Ses recherches partent essentiellement d'images glanées au hasard de ses pérégrinations sur internet. Elle récupère et stocke minutieusement ses trouvailles (photos anciennes, gravures, typographies etc…) et les associe à des images de lieux "réels", de personnes ou d'espaces qu'elle photographie.
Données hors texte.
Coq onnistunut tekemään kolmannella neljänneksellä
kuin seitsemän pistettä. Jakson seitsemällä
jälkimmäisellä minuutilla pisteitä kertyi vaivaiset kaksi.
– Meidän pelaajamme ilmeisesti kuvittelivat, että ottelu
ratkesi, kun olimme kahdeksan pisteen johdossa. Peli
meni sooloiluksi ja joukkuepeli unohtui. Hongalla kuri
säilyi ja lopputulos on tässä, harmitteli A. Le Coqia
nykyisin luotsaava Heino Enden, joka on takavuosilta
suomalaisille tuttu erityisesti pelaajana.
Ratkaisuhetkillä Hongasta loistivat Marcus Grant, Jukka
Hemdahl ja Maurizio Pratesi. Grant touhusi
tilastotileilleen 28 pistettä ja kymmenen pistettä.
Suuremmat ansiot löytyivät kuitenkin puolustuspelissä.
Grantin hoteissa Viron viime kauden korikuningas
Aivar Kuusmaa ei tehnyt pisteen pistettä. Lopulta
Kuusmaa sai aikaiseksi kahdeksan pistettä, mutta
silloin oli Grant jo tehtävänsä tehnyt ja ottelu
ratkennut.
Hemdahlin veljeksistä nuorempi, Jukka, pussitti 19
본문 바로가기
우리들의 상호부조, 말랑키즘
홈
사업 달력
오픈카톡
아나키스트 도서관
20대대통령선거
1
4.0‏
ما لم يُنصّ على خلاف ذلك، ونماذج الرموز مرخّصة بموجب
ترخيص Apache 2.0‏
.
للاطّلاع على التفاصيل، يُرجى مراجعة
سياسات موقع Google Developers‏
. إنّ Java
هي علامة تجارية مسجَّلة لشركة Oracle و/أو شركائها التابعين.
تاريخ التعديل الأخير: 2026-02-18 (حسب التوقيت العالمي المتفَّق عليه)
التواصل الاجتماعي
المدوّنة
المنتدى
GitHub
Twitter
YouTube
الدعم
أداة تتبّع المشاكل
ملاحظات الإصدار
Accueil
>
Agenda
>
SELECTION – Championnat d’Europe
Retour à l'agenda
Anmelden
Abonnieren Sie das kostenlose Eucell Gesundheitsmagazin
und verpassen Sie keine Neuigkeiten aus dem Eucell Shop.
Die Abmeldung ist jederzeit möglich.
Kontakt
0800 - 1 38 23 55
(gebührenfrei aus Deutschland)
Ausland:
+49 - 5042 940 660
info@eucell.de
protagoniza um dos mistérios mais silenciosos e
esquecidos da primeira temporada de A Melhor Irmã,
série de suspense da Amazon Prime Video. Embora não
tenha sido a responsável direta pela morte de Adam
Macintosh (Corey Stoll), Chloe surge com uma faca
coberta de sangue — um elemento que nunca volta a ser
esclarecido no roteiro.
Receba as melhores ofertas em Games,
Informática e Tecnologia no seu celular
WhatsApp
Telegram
De cette banque de données découle tout d'abord un travail "graphique" sur ordinateur. Elle désincarne les images brutes récupérées ou créées (en les détachant de leur contexte initial) pour leur donner corps de nouveau. Elle les utilise et les réinterprète tout en se laissant influencer par elles et les "défait au profit de leur matière". En les décomposant, les déstructurant et les remettant en forme, elle conçoit ainsi les maquettes de ses futurs projets artistiques.

S'ensuit alors le "passage à l'acte plastique" (sorte de mise en abîme des maquettes préalablement réalisées) permettant de recréer un microcosme, un nouveau catalogue d'images et d'émotions. Dans une  volonté de créer un temps perpétuel, immémoriel et infini elle tente de représenter le visible comme apparition ; le réel devient aérien et suspendu.  Il s’agit de donner à voir l‘incertitude et la fragilité du visible.

Ses dessins ou photographies invitent celui qui regarde à combler les absences, à relier les morceaux, et à participer par là même à la création. Elle cherche à capturer un instant donné, montrer la matière dans sa chute, profiter de ses qualités et de ses imperfections en acceptant l'imprévu; dans l'intuition d'une autodestruction imminente.